Before I last left town, I saw George at the Greenwood Lounge. He was bright and spirited as I sat beside him. He leaned in, he asked his questions about us returning to The Hague, he listened. And then he left early, as he always did, to get home for supper with his wife.

He stopped next to my chair.

“Joe, be sure to tell your wife I wish her well.” And he shook my hand.

More kind words from a kind man. No surprise. And, of course, these are his last words to me in this life. Who knew?

And then George left.

By the way, I get it, these are small kindnesses George offered. Nothing earth-shattering. No exploding rockets commemorating great deeds of bravery. No rescuing of widows and small children. Just those small kindnesses that change everything.

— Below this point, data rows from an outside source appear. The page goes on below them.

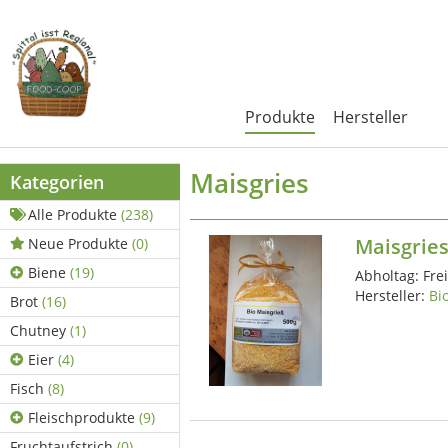
Produkte
Hersteller
Maisgries
Kategorien
Alle Produkte
(238)
Maisgrie
Neue Produkte
(0)
Biene
(19)
Abholtag:
Fre
Hersteller:
Bi
Brot
(16)
Chutney
(1)
Eier
(4)
Fisch
(8)
Fleischprodukte
(9)
Fruchtaufstrich
(0)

To this day I can see George, head bent, shoulders stooped, heading out the back door of the Greenwood Lounge.

“Better get home and see what the little lady has for dinner.”

Yes, you’d better, George, because you’re running late.

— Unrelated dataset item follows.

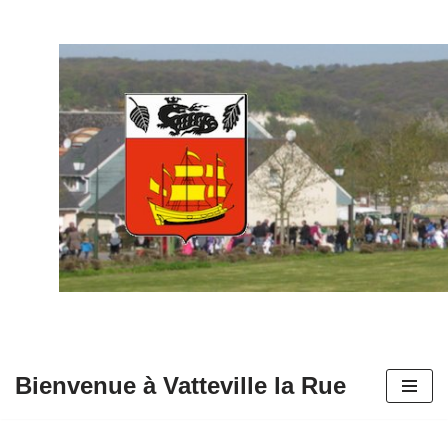
Aller
au
contenu
Bienvenue à Vatteville la Rue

May his soul rest in peace.










“Keep pumping your arms, Joe. Legs up and squeezed together. Shoulder blades on your back. Keep that pelvis on the mat. Belly button in and up. That’s it.”

The hard-bodied, diminutive instructor, Monique Weevers, rattles off the technique for a Joseph Pilates sit-up called the “hundred.” We all gamely follow. More or less. Okay, I’m a bit on the less side.

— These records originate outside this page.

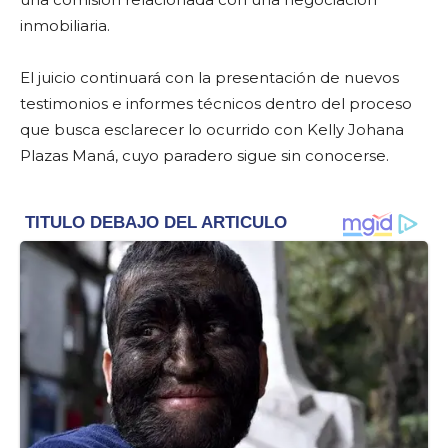
inmobiliaria.
El juicio continuará con la presentación de nuevos
testimonios e informes técnicos dentro del proceso
que busca esclarecer lo ocurrido con Kelly Johana
Plazas Maná, cuyo paradero sigue sin conocerse.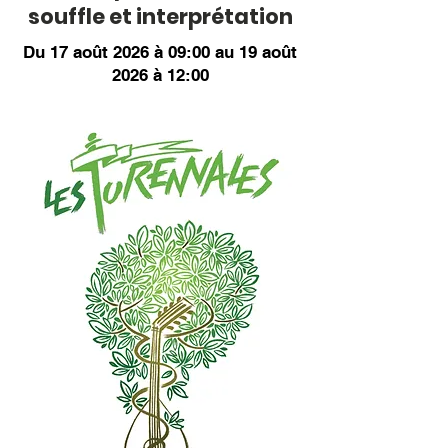
souffle et interprétation
Du 17 août 2026 à 09:00 au 19 août
2026 à 12:00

But we all keep pumping. Our stomachs start rebelling. But we keep pumping. Our legs start dropping. Yup, we’re still pumping over here. Am I going to get sick? Pump, pump, pump. Maybe.


Suddenly, Monique says firmly, “Enough!”

It’s almost said with disgust. “Enough!” To do one more pump would be not only too much, but would be ethically inappropriate. It would be immoral. “Enough!” We have done all we should do. We have obtained our goal. Anything else is excessive, unbalanced, over the top. “It is simply enough to do 100,” Monique says with a smile, “101 is one too many.”

No kidding.

“Enough” is hard for most of us. I myself am the poster child of too much. I always feel if I do just a little more it will be the secret to staving off old age, or finding fame, or solving the answer to world peace. This isn’t rocket science. One more whatever will finally get us all the love we deserve. It’s a little sad, a little pathetic, but a lot true.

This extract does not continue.